Der innogy-Deal zwischen RWE und E.ON ist sicher nicht am 11.03.2018, dem Tag der Bekanntgabe entschieden worden. Sondern, wie bbh in ihrem o.g. Beitrag auf ihrem Energieblog schreiben, waren dieser Mitteilung „wochenlange Gespräche vorausgegangen. Angekündigt wurde nicht weniger als die Aufteilung der deutschen Energiewirtschaft nach Wertschöpfungsstufen unter den beiden Großkonzernen.“[4] Vorausgegangen waren seit Frühjahr 2017 außerdem andere Mergers & Acquisitions-Projekte der RWE um ihre Tochter innogy SE.[5] Dies macht eine entsprechende Kenntnis des bevorstehenden innogy-Deals im Dezember 2017 für Entscheidungsträger*innen u.E. wahrscheinlich. In einem Artikel der FAZ vom 14.03.2018 heißt es:[6]

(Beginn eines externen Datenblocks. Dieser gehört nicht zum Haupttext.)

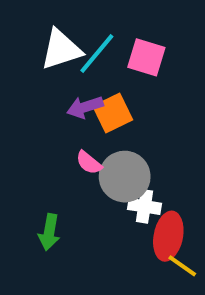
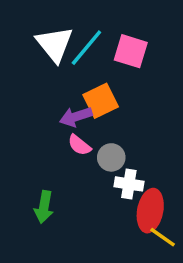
white triangle: (61, 50) -> (55, 44), turned -51
purple arrow: (85, 107) -> (76, 117), moved
gray circle: (125, 177) -> (111, 157), size x0.6

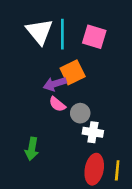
cyan line: (86, 48) -> (62, 34), turned -40
red ellipse: (150, 211) -> (94, 169), moved
yellow line: (163, 237) -> (117, 170), turned 60

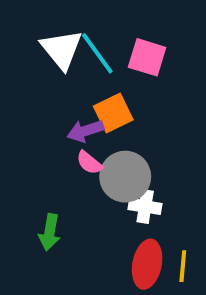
cyan line: (62, 34) -> (97, 53), turned -36
gray circle: (80, 113) -> (125, 177), size x1.6

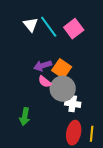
white triangle: (62, 49) -> (31, 25), size x0.7
pink square: (147, 57) -> (74, 29), turned 36
orange square: (113, 113) -> (62, 69), moved, turned -30

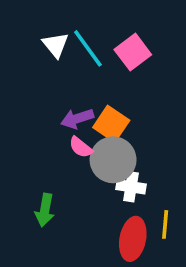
yellow line: (92, 134) -> (165, 224), moved

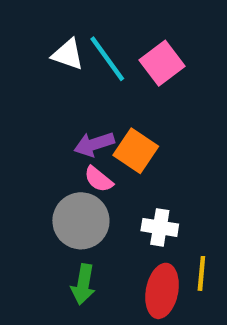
white triangle: (56, 45) -> (68, 54), turned -32
gray circle: (113, 160) -> (81, 221), moved
green arrow: (45, 210) -> (83, 284), moved

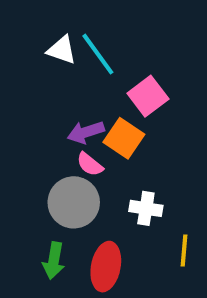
pink square: (162, 63) -> (148, 96), moved
green arrow: (83, 284) -> (54, 261), moved
red ellipse: (162, 291) -> (106, 267), moved

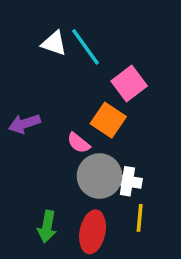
purple arrow: (86, 132) -> (24, 124), moved
gray circle: (74, 202) -> (99, 176), moved
yellow line: (184, 251) -> (140, 218), moved

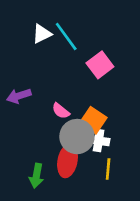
white triangle: (54, 43) -> (42, 34), turned -45
orange square: (108, 120) -> (93, 120), moved
red ellipse: (93, 232) -> (67, 161), moved

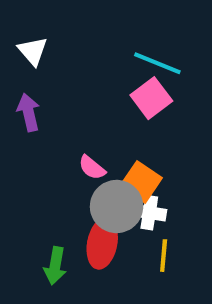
white triangle: (42, 34) -> (33, 51), moved, turned -45
cyan line: (66, 36) -> (157, 63), moved, turned -32
purple arrow: (19, 96) -> (29, 112), moved, turned 95

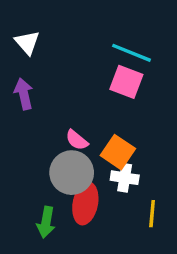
pink square: (151, 98) -> (126, 82), turned -32
gray circle: (117, 206) -> (72, 173), moved
yellow line: (164, 256) -> (152, 214), moved

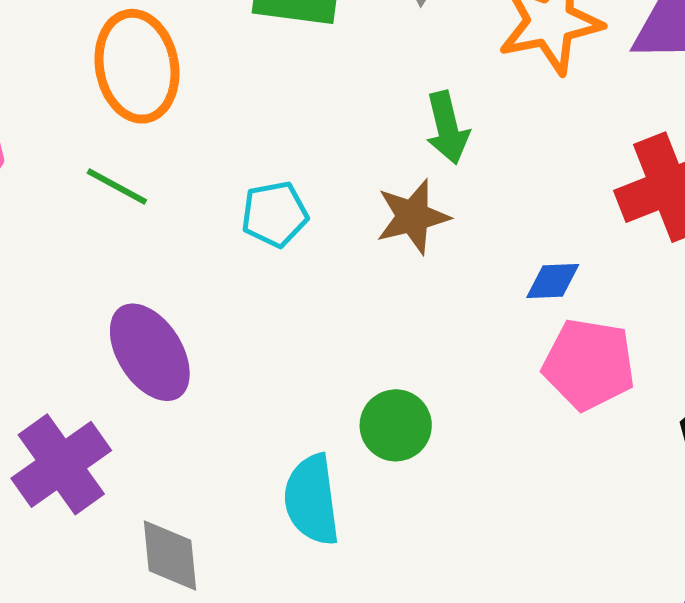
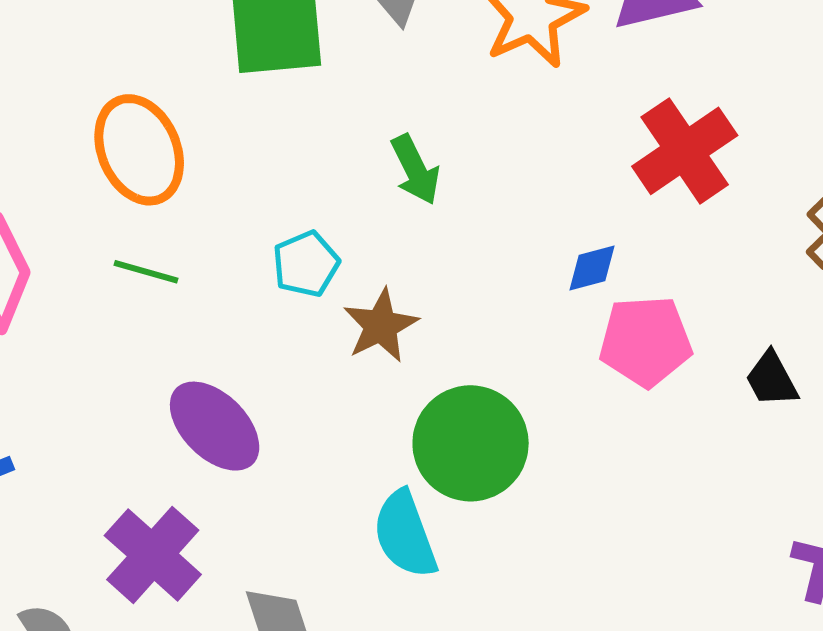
green arrow: (447, 128) -> (415, 170), moved
brown star: (413, 217) -> (381, 326), moved
green circle: (396, 425) -> (471, 443), size x1.6

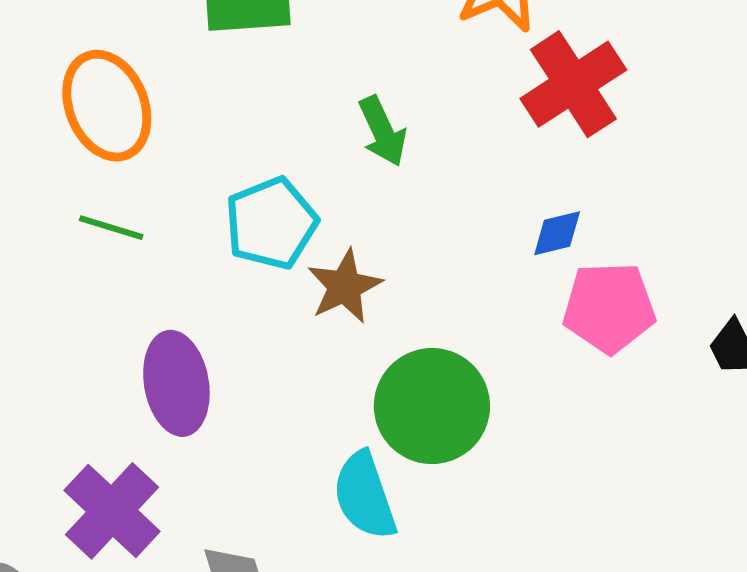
red cross: (685, 151) -> (573, 84), moved
cyan pentagon: (306, 264) -> (271, 223), size x1.4
purple ellipse: (215, 426) -> (176, 383), turned 34

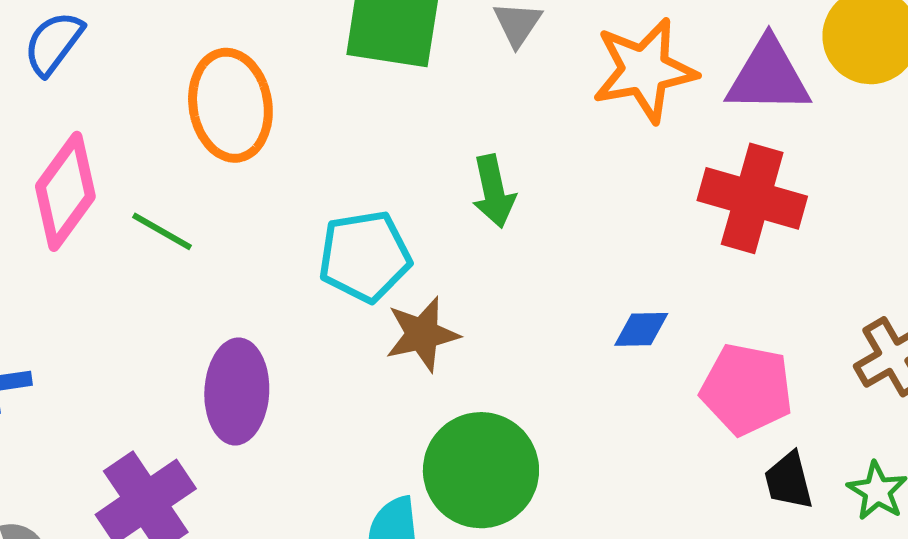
red cross: (573, 84) -> (752, 198), moved, turned 36
green line: (111, 228) -> (162, 231), moved
pink pentagon: (609, 308) -> (747, 389), moved

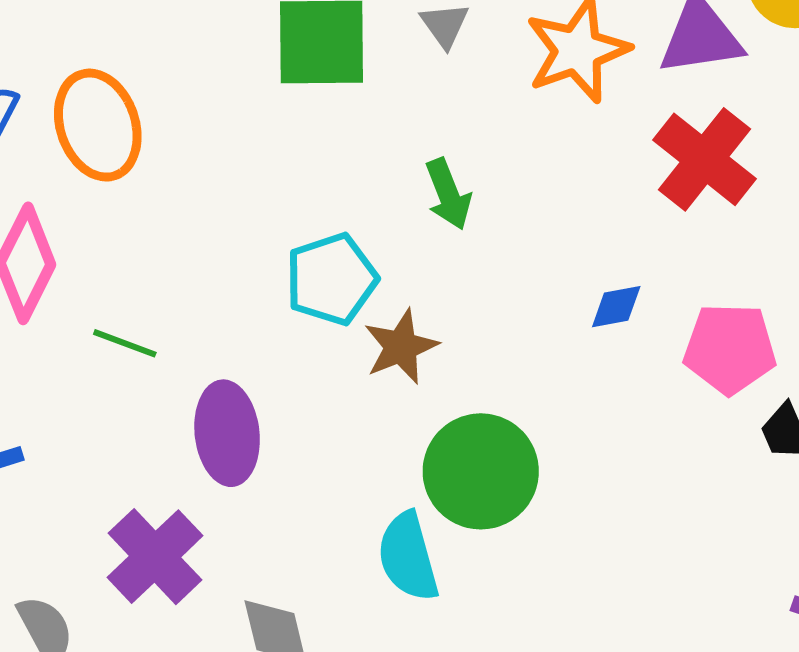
orange ellipse: (230, 105) -> (98, 125), moved
red cross: (752, 198) -> (704, 159), turned 32
green line: (162, 231) -> (125, 343), moved

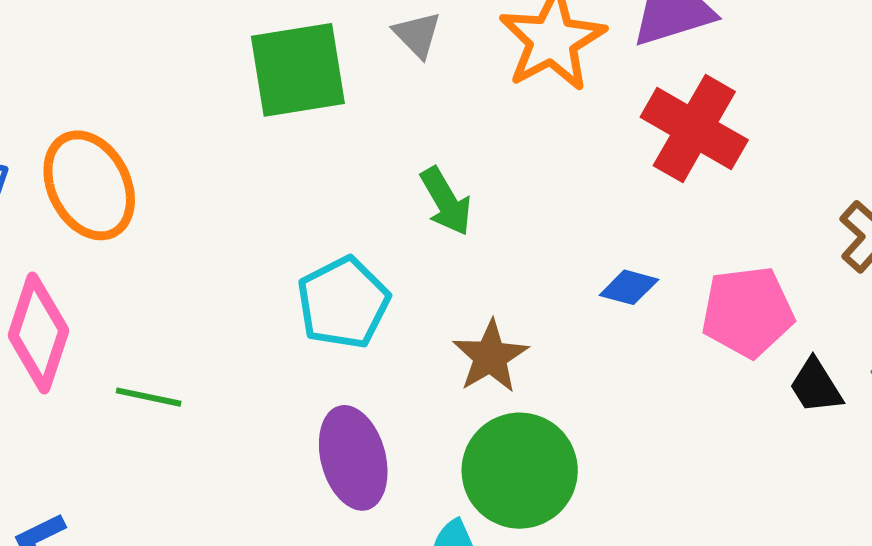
blue diamond: (616, 307) -> (629, 287), turned 34
brown star: (401, 347) -> (490, 357), moved
purple ellipse: (227, 433) -> (353, 458), moved

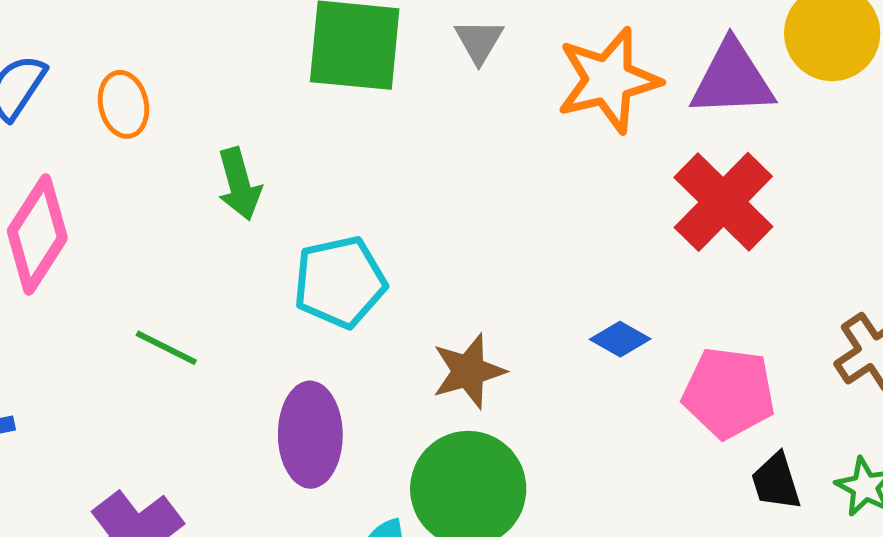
orange ellipse: (89, 185) -> (123, 104), size x0.6
green arrow: (446, 201) -> (239, 184), moved
green line: (149, 397) -> (166, 348), moved

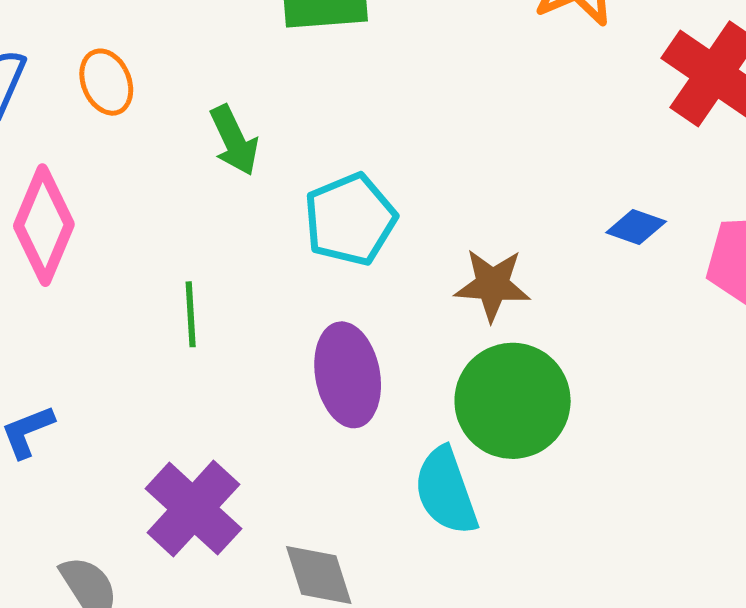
green line: (166, 348) -> (191, 314), turned 70
brown star: (469, 371) -> (492, 285), turned 30

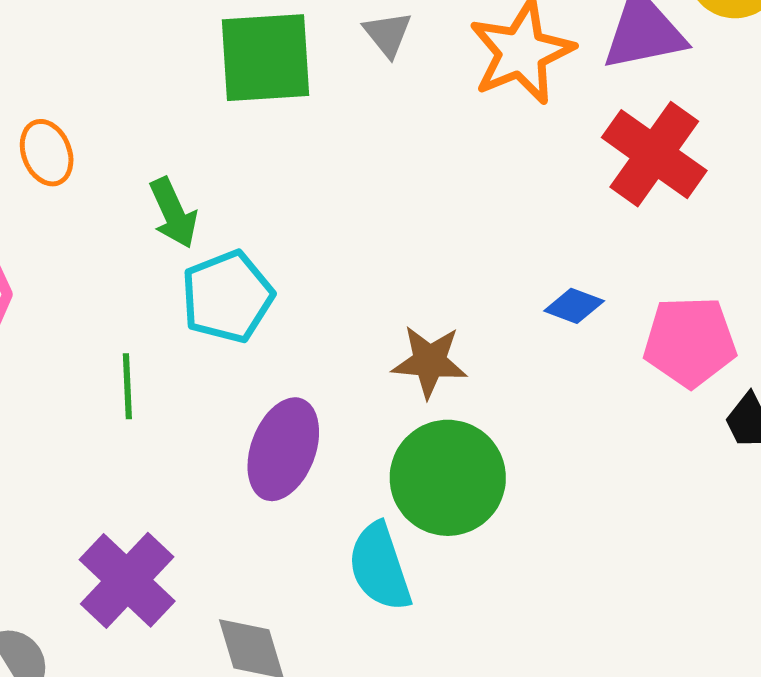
cyan pentagon: (350, 219) -> (227, 297), moved
purple ellipse: (348, 375) -> (283, 449), turned 30

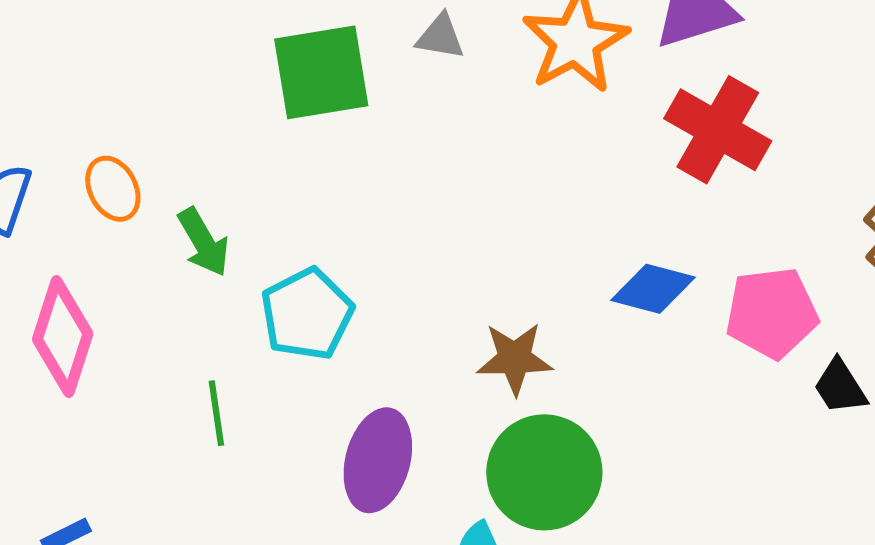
gray triangle: (388, 34) -> (440, 37), turned -36
green arrow: (173, 213) -> (204, 242), moved
blue diamond: (574, 306) -> (653, 289), size x1.4

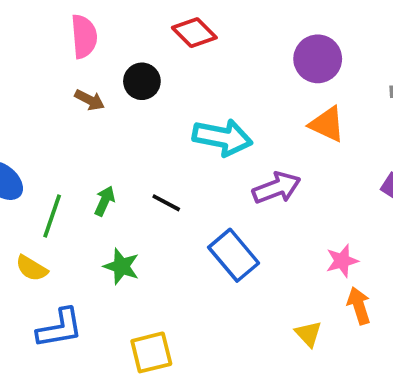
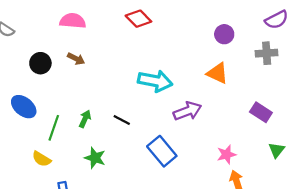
pink semicircle: (84, 36) -> (73, 21), turned -80
purple circle: (318, 59) -> (224, 34), moved, size x0.7
black circle: (142, 81) -> (40, 63), moved

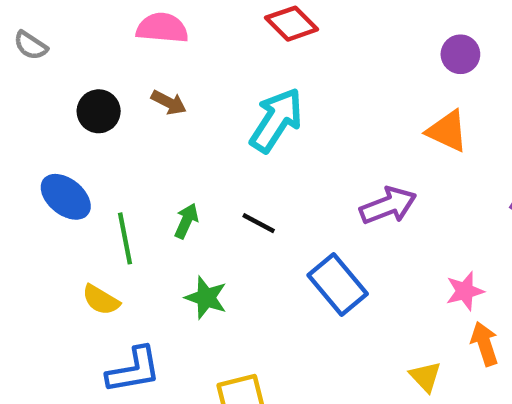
cyan arrow: (155, 81) -> (276, 120), moved, turned -68
green line: (54, 128) -> (125, 238), turned -30

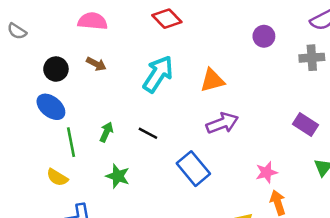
orange triangle: (447, 131) -> (212, 80), moved, turned -40
blue ellipse: (66, 197) -> (51, 107), moved

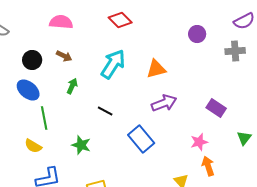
purple rectangle: (306, 124) -> (216, 108), moved
green arrow: (106, 132) -> (72, 86), moved

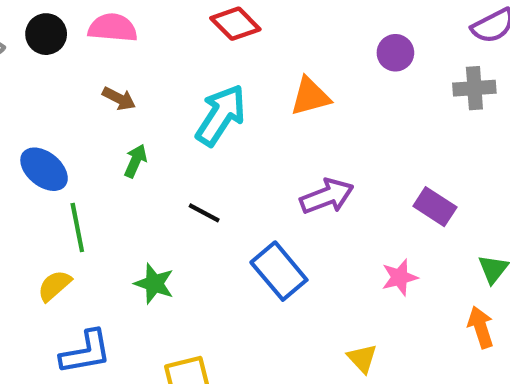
black circle: (32, 60) -> (46, 34), moved
orange triangle: (156, 69) -> (310, 96), moved
yellow semicircle: (33, 146) -> (54, 286), turned 108
orange arrow: (208, 166) -> (481, 327), moved

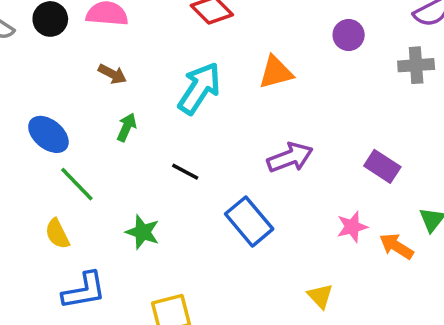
green line: (77, 227) -> (77, 184), turned -33
yellow semicircle: (54, 286) -> (57, 234), turned -76
orange arrow: (481, 327) -> (397, 246), moved, turned -40

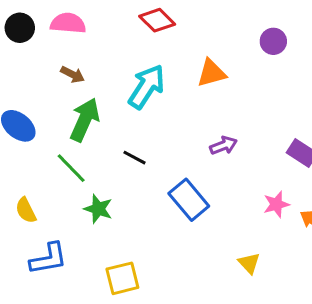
green arrow: (127, 127) -> (85, 120), size x1.8
purple arrow: (290, 157) -> (224, 145), size x0.7
green line: (77, 184) -> (71, 168), moved

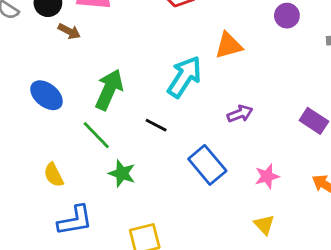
brown arrow: (73, 75) -> (69, 31), moved
cyan arrow: (147, 87) -> (185, 77), moved
pink star: (276, 204) -> (267, 176), moved

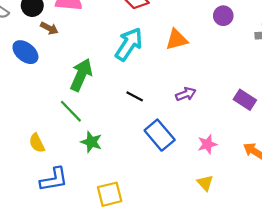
cyan arrow: (185, 77) -> (129, 44), moved
blue ellipse: (47, 95) -> (25, 52), moved
black line: (156, 125) -> (135, 96), moved

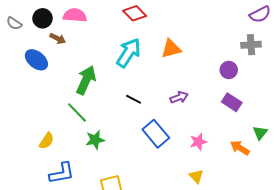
purple circle: (223, 16) -> (229, 70), moved
green star: (91, 142) -> (95, 140), turned -30
yellow semicircle: (37, 143) -> (47, 141), turned -120

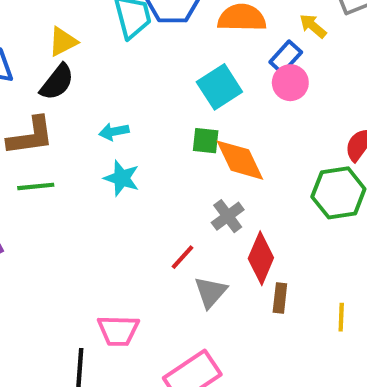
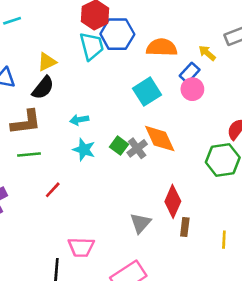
green square: (206, 141) -> (119, 146), moved, turned 30
gray cross: (228, 216) -> (137, 148), moved
red line: (183, 257) -> (53, 190), moved

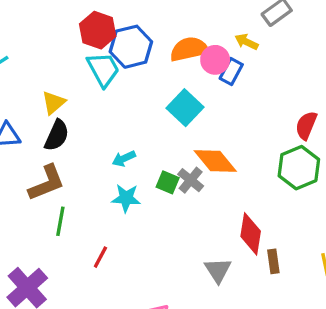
pink circle: (192, 89) -> (215, 60), moved
cyan arrow: (79, 120) -> (124, 159), moved
green line: (29, 154) -> (60, 221), turned -60

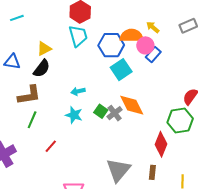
yellow arrow: (246, 42) -> (153, 27), moved
blue hexagon: (131, 47) -> (111, 45), moved
red diamond: (251, 234) -> (161, 144), moved
gray triangle: (218, 270) -> (118, 170), size x1.5

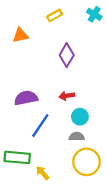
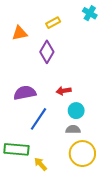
yellow rectangle: (55, 15) -> (53, 23), moved
purple diamond: (67, 55) -> (47, 52), moved

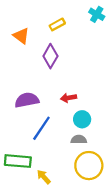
orange triangle: (20, 33) -> (21, 36), turned 49

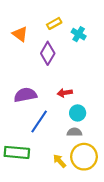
cyan cross: (97, 14) -> (79, 34), moved
yellow arrow: (44, 177) -> (59, 161), moved

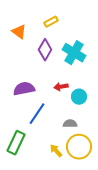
cyan cross: (79, 34) -> (74, 53), moved, size x1.6
cyan circle: (78, 113) -> (79, 97), moved
green rectangle: (17, 152) -> (16, 143), turned -70

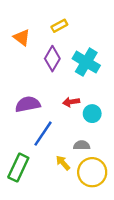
yellow arrow: (56, 151) -> (63, 163), moved

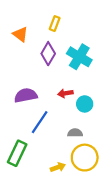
yellow rectangle: (59, 26) -> (55, 24), turned -40
yellow arrow: (63, 163) -> (58, 167), moved, turned 112

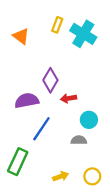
purple diamond: (48, 54) -> (50, 80), moved
cyan cross: (79, 57) -> (83, 34), moved
cyan circle: (85, 104) -> (89, 120), moved
yellow circle: (85, 158) -> (92, 176), moved, size x0.6

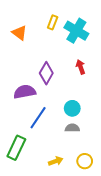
red arrow: (69, 98) -> (81, 67), moved, turned 80
cyan circle: (89, 120) -> (72, 108), moved

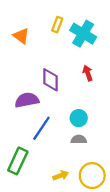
purple diamond: (46, 73) -> (50, 80), turned -30
yellow circle: (85, 161) -> (92, 176), size x1.5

Die Neuordnung der deutschen Stromwirtschaft gibt auch den Investmentbanken einen Schub. Auf den ersten Blick sind nur ausländische Berater mandatiert: Eon nämlich ließ sich von der französischen BNP Paribas und der amerikanischen Perella Weinberg beraten, während RWE die beiden amerikanischen Institute Citigroup und Bank of America Merrill Lynch beauftragte. Der Aufsichtsrat von RWE ließ die Analyse über angemessene Transaktionsbedingungen („Fairness Opinion“) wiederum von Rothschild erstellen.

Aber: In die Verhandlungen mit RWE waren noch weitere Investmentbanken involviert. Der Essener Versorger verhandelte lange Zeit auch mit dem italienischen Wettbewerber Enel und mit Iberdrola aus Spanien. Nach Informationen der F.A.Z. aus der Branche mandatierte Enel dafür das amerikanische Institut JP Morgan die Deutsche Bank. Iberdrola ließ sich von der amerikanischen Investmentbank Morgan Stanley beraten. Die Banken lehnten einen Kommentar dazu auf Anfrage ab.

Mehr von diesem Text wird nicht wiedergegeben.